(Beginning of Source records)

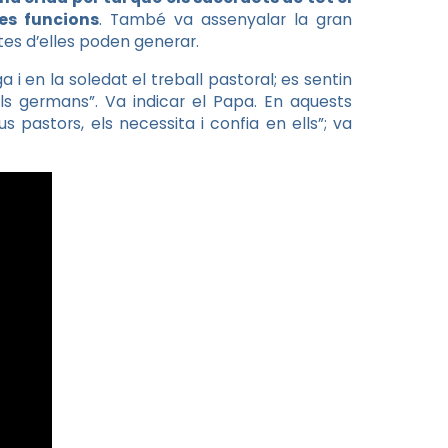
es funcions
. També va assenyalar la gran
tes d’elles poden generar.
i en la soledat el treball pastoral; es sentin
els germans”. Va indicar el Papa. En aquests
pastors, els necessita i confia en ells”; va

(End of Source records)

The whole listing above needs to be copied exactly; please keep the pictures out.

▶ Output for this task:
es funcions
. També va assenyalar la gran
tes d’elles poden generar.
i en la soledat el treball pastoral; es sentin
els germans”. Va indicar el Papa. En aquests
pastors, els necessita i confia en ells”; va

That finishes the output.